El pasado martes, la Sala Paral·lel 62 se convirtió en un túnel del tiempo. Aquellos que estrenaron festivales como el Primavera Sound a inicios de los dosmiles, que defendieron esos flequillos a lo “Submarine” y aquellos bigotes caricaturescos que más tarde acabarían tatuados en algunos dedos índices, volvían a encontrarse para llenar la sala. Y es que el concierto de Panda Bear no consistía solamente en la presentación de un disco, sino que se trataba de la congregación no oficial de una tribu urbana extinguida. Hablamos del indie más primigenio, aquel que fue desbancado por la progresiva tolerancia con lo “mainstream” y que hoy en día, aunque podría tener su lógica, se percibe, por lo menos, como una posición reaccionaria. Tirantes, camisas de flores, gorros de oso panda, la mezcla perfecta entre dulzura y arrogancia, y ante todo, una gran expectación por ver a uno de los impulsores de aquél oasis tan efímero.
Antes de que la música de ambiente se esfumase, un chaval con una sudadera azul, arremangada y algo desgastada, con un pelo grasiento y encasquetado, subía al escenario para afinar su guitarra. Apenas alguien se inmutó, y al poco rato tres devotos cayeron en que se trataba del protagonista de aquella noche, nada más ni menos que el revolucionario Noah Lennox (Panda Bear). La reacción del artista a los primeros gritos del público y algunos saludos amables fue tan indiferente como durante todo el concierto. Esa actitud desconcertantemente distante, que estaba tan normalizada hará unos qince años, se sentía por primera vez tierna y entrañable, como una vieja postal en un cajón de recuerdos.
Al poco tiempo, el artista, junto a su banda, volvía al escenario para romper el silencio con “Ferry Lady”, un tema desértico y psicotrópico perfecto para adentrarse en el universo de Panda Bear.
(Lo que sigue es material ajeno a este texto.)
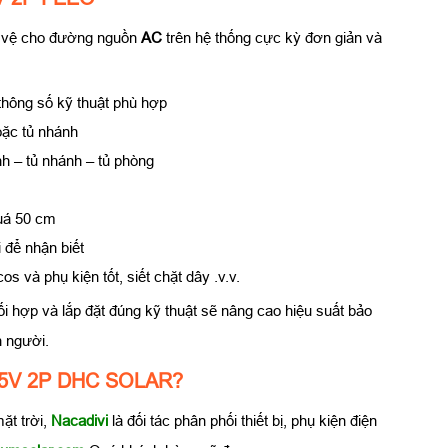
 vệ cho đường nguồn
AC
trên hệ thống cực kỳ đơn giản và
 thông số kỹ thuật phù hợp
oặc tủ nhánh
ính – tủ nhánh – tủ phòng
quá 50 cm
i để nhận biết
s và phụ kiện tốt, siết chặt dây .v.v.
ối hợp và lắp đặt đúng kỹ thuật sẽ nâng cao hiệu suất bảo
n người.
 275V 2P DHC SOLAR?
ặt trời,
Nacadivi
là đối tác phân phối thiết bị, phụ kiện điện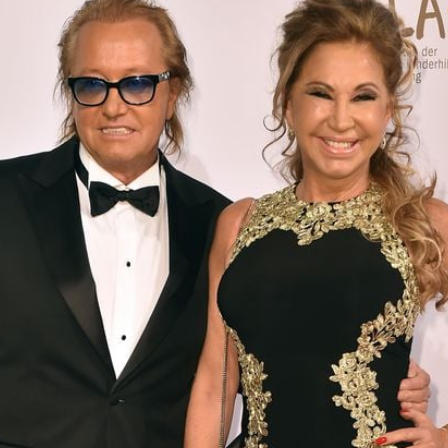
Filme & Serien
Lifestyle
Familie & Liebe
Promiflash Exklusiv
Alle Themen auf Promiflash
Jobs
App runterladen
Team
Redaktionelle Richtlinien
Impressum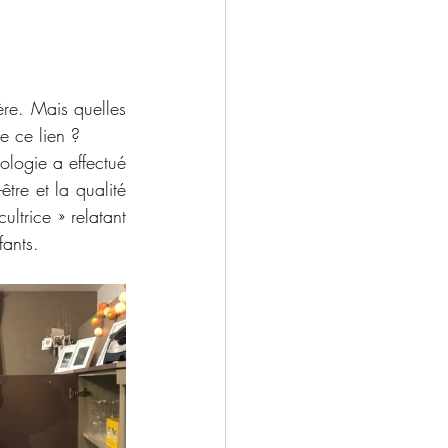
ère. Mais quelles 
de ce lien ? 
logie a effectué 
tre et la qualité 
ltrice » relatant 
fants. 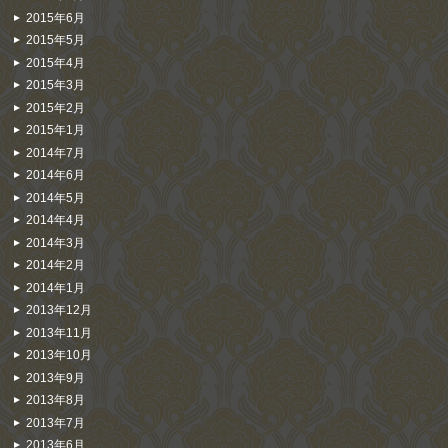
2015年6月
2015年5月
2015年4月
2015年3月
2015年2月
2015年1月
2014年7月
2014年6月
2014年5月
2014年4月
2014年3月
2014年2月
2014年1月
2013年12月
2013年11月
2013年10月
2013年9月
2013年8月
2013年7月
2013年6月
Con la primera canción se descubrieron unos visuales irónicos y críticos, cargados de imágenes desconcertantes y colores ultra-saturados, que maridaba perfectamente con el sonido del proyecto. Aunque el primer tema marcaba un inicio inofensivo, acompañado de otro cálido amanecer con “Defense” y culminado con “Anywhere But Here” (tema que cuenta con la colaboración de la hija del músico, quien recita un poema en Portugués que jamás querría volver a escuchar), lo que quedaba por venir iba a dejar la sala totalmente dopada.
Con “50mg” los espectadores empezaron a ascender y el show mutó en un trance generado por armonías de voces laberínticas, tempos 7/4, bucles sonoros y unas luces cegadoras que apuntaban directamente al público. La música ganó en complejidad, en capas y en experimentación, acercándose cada vez al sonido del eterno “Merriweather Post Pavilion” (Animal Collective, 2009). Por mucho que uno se resistiera, el sonido de Panda Bear acabó atravesando a toda la sala impregnando el ambiente de un aura lisérgica.
Pese a la intensidad, tanto visual como sónica del concierto, el público se mantuvo firme y tranquilo, sin mucho baile ni demasiada expresividad, generando un efecto espejo con la actitud del artista. Ahí residía la esencia del indie, en la mutua muestra de indiferencia, pero al mismo tiempo la atención, el silencio y el respeto ante la creación artística. Era una dinámica contradictoria, pero a tiempo pasado podríamos decir que quizás no estaba tan mal. Por aquél entonces, la originalidad era compatible con la seriedad y la multitud con la escucha, era un producto joven y DIY pero había cierto esfuerzo por hacer las cosas ligeramente propias.
De una forma súbita e inesperada llegó el desenlace de aquel viaje temporal con el encore “Praise” y Panda Bear se agachó sin mucho esfuerzo, pulsó el botón de off y apagó la máquina del tiempo. Back to 2025, what’s it to become?.